# [Your task]
Wherever "duty" turns up in the entries, copy out the line that holds it.

# [Provided data]
========

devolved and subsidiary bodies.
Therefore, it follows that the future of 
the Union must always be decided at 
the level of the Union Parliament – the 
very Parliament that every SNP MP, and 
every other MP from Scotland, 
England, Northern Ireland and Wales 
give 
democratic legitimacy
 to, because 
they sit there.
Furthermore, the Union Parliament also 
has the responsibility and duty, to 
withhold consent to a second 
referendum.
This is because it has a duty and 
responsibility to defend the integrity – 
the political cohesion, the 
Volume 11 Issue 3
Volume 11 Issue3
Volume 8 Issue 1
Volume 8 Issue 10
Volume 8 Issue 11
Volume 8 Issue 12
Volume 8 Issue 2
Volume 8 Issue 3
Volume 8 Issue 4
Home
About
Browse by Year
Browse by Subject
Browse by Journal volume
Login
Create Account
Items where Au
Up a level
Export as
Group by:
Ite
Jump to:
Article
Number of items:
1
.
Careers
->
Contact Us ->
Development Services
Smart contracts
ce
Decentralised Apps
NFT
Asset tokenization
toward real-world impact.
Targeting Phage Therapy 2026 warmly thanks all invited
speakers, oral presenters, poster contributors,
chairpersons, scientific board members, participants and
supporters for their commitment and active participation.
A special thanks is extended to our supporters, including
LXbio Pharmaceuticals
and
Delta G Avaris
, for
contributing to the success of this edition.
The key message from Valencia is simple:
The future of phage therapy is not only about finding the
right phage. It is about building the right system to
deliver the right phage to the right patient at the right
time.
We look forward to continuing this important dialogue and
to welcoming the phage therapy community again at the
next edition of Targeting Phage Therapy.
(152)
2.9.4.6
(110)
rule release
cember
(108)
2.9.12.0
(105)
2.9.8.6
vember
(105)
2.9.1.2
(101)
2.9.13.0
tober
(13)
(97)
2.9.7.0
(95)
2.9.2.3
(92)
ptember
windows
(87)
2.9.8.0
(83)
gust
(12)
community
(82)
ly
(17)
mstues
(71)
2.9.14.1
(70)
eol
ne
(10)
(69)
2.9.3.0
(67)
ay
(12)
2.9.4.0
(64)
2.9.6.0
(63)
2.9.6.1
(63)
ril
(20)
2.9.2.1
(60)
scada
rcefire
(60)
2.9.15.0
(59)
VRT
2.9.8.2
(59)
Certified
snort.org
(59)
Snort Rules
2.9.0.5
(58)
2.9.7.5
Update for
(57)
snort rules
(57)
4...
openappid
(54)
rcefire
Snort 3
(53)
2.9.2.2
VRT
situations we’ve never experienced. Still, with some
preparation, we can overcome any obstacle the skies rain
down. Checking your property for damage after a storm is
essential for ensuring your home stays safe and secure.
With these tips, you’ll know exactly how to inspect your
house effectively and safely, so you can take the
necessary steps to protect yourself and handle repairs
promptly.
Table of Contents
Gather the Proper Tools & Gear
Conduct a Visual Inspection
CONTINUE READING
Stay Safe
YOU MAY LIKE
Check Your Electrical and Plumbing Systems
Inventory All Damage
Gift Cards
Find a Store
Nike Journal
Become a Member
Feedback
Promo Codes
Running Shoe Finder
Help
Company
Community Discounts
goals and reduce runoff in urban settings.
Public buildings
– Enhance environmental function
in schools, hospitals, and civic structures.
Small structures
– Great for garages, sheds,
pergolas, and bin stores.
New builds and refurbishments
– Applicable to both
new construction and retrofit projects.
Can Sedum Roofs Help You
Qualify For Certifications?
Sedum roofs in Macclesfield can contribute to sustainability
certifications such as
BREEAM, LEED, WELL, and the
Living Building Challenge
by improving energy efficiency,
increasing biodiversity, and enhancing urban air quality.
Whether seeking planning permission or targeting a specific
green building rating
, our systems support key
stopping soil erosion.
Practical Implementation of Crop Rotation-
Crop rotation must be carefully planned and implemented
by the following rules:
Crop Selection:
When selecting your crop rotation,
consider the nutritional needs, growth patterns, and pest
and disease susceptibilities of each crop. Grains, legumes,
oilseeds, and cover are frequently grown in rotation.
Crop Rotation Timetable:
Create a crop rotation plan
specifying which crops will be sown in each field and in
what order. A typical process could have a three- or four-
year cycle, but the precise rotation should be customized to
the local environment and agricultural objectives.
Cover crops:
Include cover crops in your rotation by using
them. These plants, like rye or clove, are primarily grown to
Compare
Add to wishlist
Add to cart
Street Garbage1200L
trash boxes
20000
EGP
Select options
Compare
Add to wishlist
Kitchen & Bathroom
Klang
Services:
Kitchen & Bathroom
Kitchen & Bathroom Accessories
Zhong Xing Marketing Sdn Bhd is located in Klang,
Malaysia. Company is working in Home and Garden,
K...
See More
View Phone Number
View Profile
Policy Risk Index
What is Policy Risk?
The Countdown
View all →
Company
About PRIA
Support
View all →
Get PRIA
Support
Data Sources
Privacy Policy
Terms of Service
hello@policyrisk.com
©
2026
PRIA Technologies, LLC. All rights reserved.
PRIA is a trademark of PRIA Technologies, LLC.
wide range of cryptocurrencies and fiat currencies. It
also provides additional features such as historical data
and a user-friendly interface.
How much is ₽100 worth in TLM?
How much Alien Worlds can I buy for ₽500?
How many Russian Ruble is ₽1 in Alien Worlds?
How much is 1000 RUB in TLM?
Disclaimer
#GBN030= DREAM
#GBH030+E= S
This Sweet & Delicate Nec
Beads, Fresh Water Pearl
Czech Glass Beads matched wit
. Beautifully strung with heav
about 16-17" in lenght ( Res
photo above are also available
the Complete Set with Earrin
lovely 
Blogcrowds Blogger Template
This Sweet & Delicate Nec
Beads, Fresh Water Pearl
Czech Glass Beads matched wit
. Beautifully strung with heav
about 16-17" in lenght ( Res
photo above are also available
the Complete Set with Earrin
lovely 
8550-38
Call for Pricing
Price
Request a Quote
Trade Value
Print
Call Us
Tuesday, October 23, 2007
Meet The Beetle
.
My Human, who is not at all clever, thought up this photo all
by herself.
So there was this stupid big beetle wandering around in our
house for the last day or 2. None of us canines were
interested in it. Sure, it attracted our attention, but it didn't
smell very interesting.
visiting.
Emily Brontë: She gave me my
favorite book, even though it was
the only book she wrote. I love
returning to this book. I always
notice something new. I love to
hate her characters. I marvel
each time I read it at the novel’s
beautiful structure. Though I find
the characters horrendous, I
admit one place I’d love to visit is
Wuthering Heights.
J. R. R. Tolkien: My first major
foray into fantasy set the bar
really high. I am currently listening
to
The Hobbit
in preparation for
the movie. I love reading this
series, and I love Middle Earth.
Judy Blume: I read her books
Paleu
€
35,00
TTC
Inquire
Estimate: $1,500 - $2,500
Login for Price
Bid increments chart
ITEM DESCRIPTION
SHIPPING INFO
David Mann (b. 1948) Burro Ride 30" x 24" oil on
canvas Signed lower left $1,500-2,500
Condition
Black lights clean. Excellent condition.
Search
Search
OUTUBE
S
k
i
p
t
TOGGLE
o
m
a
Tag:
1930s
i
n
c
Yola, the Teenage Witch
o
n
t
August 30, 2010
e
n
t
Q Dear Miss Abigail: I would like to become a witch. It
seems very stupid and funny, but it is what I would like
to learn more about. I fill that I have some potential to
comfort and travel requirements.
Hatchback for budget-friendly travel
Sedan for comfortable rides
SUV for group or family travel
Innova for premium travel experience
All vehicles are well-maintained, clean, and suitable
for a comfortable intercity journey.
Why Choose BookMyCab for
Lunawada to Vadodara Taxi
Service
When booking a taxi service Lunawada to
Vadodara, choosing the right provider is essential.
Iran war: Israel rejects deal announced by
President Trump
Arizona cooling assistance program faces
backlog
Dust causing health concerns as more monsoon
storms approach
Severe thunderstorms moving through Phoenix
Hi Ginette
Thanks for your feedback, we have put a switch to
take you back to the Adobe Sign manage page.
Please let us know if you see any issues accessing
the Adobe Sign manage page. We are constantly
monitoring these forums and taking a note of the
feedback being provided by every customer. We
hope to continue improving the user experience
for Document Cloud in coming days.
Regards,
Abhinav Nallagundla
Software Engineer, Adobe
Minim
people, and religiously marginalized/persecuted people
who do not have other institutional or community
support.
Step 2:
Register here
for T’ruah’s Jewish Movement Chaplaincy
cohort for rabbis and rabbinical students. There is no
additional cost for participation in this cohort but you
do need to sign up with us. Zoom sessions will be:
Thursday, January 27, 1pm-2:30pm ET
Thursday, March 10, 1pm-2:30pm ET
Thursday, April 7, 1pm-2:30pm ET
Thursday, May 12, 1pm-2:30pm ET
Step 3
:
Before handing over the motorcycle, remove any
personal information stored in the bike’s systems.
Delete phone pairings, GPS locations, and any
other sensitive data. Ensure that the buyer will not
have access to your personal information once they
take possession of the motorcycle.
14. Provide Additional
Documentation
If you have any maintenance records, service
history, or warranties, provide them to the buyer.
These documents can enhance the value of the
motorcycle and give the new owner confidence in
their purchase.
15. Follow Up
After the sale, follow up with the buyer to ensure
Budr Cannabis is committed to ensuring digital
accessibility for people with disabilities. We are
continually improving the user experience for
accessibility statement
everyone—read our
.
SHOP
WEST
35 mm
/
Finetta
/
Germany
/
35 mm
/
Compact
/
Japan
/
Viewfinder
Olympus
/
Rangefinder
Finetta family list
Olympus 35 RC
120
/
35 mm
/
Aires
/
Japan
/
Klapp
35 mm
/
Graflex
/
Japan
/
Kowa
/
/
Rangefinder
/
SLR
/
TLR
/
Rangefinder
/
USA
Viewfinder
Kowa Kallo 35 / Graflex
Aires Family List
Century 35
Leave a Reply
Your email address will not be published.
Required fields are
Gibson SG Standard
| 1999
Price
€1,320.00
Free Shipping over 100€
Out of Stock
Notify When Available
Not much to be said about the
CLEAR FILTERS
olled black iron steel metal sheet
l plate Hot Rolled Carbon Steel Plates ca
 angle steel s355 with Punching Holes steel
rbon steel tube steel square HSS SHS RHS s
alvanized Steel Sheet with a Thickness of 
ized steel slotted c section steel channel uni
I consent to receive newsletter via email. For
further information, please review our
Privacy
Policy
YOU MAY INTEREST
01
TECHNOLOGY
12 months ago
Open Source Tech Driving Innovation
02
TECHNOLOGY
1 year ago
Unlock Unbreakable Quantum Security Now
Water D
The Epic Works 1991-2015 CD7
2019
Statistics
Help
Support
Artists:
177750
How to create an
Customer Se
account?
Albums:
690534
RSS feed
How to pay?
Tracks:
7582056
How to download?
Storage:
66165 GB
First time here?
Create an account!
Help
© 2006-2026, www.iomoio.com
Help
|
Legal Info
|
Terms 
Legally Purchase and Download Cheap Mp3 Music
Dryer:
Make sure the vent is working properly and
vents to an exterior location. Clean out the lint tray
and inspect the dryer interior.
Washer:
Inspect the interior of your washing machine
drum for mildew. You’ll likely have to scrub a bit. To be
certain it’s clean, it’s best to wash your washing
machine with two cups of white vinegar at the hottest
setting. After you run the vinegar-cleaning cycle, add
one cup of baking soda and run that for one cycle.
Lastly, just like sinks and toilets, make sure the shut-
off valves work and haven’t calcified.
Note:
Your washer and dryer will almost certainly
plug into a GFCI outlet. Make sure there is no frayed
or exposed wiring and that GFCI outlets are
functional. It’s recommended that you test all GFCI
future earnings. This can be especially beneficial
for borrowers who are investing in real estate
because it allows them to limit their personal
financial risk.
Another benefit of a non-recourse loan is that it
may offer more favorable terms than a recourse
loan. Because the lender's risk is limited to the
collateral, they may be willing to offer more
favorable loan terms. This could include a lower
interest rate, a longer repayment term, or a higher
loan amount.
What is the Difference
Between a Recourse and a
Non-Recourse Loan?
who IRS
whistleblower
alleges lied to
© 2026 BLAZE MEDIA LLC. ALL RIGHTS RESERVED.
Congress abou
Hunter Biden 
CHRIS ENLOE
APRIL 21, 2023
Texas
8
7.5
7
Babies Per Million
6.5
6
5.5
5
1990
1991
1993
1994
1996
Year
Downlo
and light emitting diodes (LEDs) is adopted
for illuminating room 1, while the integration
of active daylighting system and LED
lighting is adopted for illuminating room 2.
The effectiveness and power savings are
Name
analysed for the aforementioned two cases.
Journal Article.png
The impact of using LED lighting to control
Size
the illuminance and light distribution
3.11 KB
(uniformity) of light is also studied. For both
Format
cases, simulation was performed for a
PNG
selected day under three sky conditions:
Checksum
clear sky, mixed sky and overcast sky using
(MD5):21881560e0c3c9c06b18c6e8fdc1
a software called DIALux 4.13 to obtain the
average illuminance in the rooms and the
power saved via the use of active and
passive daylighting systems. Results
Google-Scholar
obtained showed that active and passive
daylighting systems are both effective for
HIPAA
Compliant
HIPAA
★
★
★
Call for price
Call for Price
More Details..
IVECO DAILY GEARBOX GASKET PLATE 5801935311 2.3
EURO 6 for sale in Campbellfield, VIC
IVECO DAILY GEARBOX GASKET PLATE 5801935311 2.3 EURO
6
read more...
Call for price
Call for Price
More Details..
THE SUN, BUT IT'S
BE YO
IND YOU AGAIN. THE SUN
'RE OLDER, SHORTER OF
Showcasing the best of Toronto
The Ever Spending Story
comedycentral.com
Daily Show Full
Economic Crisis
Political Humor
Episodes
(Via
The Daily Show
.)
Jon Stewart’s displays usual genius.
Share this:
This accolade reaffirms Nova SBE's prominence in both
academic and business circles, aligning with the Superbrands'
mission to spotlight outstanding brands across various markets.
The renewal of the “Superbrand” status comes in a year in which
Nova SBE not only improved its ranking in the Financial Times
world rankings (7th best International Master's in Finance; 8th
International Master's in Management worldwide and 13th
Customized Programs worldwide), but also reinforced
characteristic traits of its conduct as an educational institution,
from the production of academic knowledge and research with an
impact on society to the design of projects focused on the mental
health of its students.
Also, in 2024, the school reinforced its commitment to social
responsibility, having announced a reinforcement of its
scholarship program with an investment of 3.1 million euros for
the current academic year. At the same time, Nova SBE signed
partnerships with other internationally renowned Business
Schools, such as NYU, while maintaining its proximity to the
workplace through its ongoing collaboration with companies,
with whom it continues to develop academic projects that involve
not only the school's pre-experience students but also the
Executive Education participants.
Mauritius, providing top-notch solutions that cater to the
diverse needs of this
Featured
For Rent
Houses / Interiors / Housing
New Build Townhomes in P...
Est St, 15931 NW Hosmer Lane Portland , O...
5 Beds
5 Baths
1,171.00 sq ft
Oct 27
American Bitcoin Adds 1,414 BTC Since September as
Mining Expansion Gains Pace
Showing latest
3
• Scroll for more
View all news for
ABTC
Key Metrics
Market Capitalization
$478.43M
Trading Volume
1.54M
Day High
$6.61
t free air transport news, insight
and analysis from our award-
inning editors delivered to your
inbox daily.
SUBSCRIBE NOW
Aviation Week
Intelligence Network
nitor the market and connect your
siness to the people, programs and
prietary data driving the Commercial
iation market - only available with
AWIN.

========

# [Solution to this exercise]
has the responsibility and duty, to 
This is because it has a duty and 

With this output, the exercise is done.